- How to complete this task: The answer is a stretch of the material below, returned exactly: the line containing "20% на шиномонтаж", the line containing "Copyright © 2025", and all lines between.

- Provided material:
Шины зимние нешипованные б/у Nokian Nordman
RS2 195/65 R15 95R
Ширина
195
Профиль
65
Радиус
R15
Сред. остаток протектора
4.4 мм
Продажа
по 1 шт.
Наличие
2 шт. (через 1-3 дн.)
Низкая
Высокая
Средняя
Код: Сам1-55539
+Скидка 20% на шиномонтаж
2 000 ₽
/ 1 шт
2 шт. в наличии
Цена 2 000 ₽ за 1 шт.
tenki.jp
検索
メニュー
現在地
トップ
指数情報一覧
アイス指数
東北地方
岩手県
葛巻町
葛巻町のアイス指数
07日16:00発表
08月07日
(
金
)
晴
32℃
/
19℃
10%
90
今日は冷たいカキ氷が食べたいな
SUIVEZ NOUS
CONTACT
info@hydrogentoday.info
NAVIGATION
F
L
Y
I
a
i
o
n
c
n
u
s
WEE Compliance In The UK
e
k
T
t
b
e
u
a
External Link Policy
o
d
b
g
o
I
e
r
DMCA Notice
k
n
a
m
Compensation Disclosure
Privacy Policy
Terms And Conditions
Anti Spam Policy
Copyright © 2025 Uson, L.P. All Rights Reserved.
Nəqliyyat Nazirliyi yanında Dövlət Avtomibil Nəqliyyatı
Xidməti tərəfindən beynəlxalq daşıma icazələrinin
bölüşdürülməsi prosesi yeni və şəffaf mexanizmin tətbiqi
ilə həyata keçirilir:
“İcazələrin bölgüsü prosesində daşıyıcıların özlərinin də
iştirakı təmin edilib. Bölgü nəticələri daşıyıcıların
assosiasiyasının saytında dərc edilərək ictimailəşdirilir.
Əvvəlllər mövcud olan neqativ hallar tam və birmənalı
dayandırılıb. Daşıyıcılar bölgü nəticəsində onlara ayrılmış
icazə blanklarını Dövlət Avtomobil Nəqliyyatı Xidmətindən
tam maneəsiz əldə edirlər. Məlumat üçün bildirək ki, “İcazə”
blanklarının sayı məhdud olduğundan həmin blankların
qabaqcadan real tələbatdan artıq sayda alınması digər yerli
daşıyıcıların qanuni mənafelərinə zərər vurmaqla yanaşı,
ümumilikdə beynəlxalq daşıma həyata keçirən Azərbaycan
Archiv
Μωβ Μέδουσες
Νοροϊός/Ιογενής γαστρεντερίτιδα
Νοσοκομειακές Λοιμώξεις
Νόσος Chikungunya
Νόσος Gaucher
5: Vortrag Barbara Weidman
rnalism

* * *

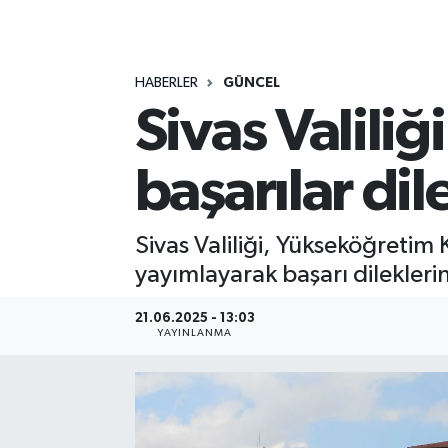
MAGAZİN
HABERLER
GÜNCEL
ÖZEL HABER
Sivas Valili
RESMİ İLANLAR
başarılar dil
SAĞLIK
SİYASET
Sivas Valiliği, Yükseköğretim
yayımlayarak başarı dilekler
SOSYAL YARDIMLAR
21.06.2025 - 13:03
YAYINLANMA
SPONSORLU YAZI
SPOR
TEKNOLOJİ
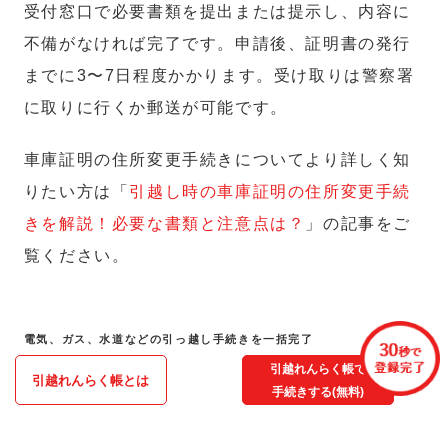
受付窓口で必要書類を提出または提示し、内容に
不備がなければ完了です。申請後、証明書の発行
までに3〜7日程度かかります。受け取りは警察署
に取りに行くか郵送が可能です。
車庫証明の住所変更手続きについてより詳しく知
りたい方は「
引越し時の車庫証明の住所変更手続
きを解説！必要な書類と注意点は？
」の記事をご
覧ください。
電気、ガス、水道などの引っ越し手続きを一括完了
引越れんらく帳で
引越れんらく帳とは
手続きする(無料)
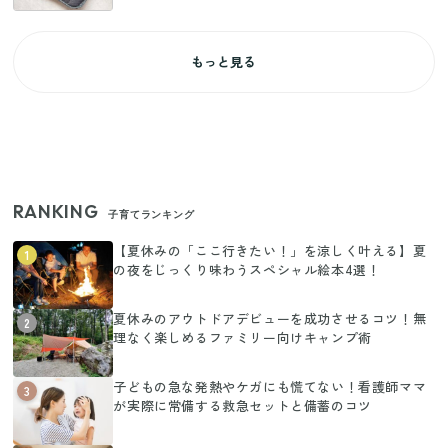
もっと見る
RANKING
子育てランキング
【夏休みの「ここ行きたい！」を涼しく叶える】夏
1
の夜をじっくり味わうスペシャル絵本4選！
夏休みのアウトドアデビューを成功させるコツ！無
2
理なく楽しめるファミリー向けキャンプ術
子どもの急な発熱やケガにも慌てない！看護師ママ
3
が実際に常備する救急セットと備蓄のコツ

- Exercise result:
+Скидка 20% на шиномонтаж
2 000 ₽
/ 1 шт
2 шт. в наличии
Цена 2 000 ₽ за 1 шт.
tenki.jp
検索
メニュー
現在地
トップ
指数情報一覧
アイス指数
東北地方
岩手県
葛巻町
葛巻町のアイス指数
07日16:00発表
08月07日
(
金
)
晴
32℃
/
19℃
10%
90
今日は冷たいカキ氷が食べたいな
SUIVEZ NOUS
CONTACT
info@hydrogentoday.info
NAVIGATION
F
L
Y
I
a
i
o
n
c
n
u
s
WEE Compliance In The UK
e
k
T
t
b
e
u
a
External Link Policy
o
d
b
g
o
I
e
r
DMCA Notice
k
n
a
m
Compensation Disclosure
Privacy Policy
Terms And Conditions
Anti Spam Policy
Copyright © 2025 Uson, L.P. All Rights Reserved.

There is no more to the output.